Personal information
- Full name: Albert Edwin Freethy
- Born: 27 April 1885 Swansea, Glamorgan, Wales
- Died: 17 July 1966 (aged 81) Cimla, Glamorgan, Wales
- Batting: Right-handed

Domestic team information
- 1908–1921: Glamorgan

Career statistics
| Competition | First-class |
| Matches | 3 |
| Runs scored | 79 |
| Batting average | 26.33 |
| 100s/50s | –/– |
| Top score | 31 |
| Balls bowled | – |
| Wickets | – |
| Bowling average | – |
| 5 wickets in innings | – |
| 10 wickets in match | – |
| Best bowling | – |
| Catches/stumpings | 1/– |
- Source: Cricinfo, 27 July 2012

= Albert Freethy =

Welsh cricketer and rugby union referee

Albert Freethy (27 April 1885 - 17 July 1966) was a Welsh rugby union referee and first-class cricketer. He was born in Swansea and died in Cimla.

Freethy played his debut Minor Counties match in 1908, though he would only occasionally play in the period immediately before the war, notching up seven Minor Counties appearances before 1914. Freethy returned to the Minor Counties arena during 1920, and in Glamorgan's debut first-class season of 1921, which turned out to be his last in the County game, picked up three first-class appearances.
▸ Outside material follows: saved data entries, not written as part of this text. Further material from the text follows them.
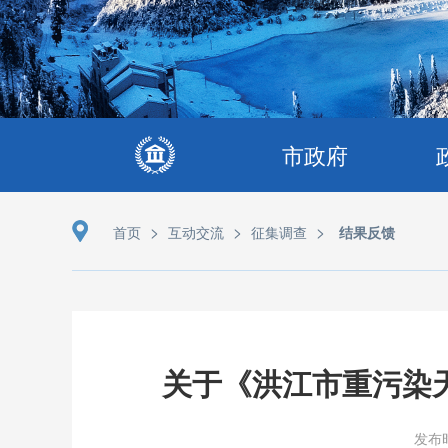
市政府
>
>
>
首页
互动交流
征集调查
结果反馈
关于《洪江市重污染
发布时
Following Freethy's retirement from cricket, he would further pursue his love of rugby, becoming one of the great rugby union referees of the period, taking charge of eighteen tests between 1923 and 1931. During the 1924-25 tour by the New Zealand Invincibles, he sent off Cyril Brownlie during the England-New Zealand test, the first time a player had been sent off from a test. Freethy later served on Glamorgan's committee in the 1930s.